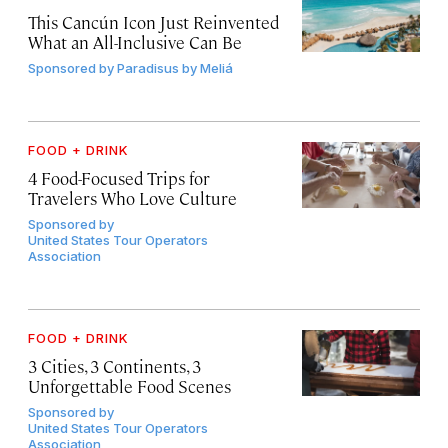
This Cancún Icon Just Reinvented
What an All-Inclusive Can Be
Sponsored by
Paradisus by Meliá
FOOD + DRINK
4 Food-Focused Trips for
Travelers Who Love Culture
Sponsored by
United States Tour Operators
Association
FOOD + DRINK
3 Cities, 3 Continents, 3
Unforgettable Food Scenes
Sponsored by
United States Tour Operators
Association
=-=-=-=-=
What is required
Any picture found in the records stays out, while everything else is copied exactly.

Exercise response
This Cancún Icon Just Reinvented
What an All-Inclusive Can Be
Sponsored by
Paradisus by Meliá
FOOD + DRINK
4 Food-Focused Trips for
Travelers Who Love Culture
Sponsored by
United States Tour Operators
Association
FOOD + DRINK
3 Cities, 3 Continents, 3
Unforgettable Food Scenes
Sponsored by
United States Tour Operators
Association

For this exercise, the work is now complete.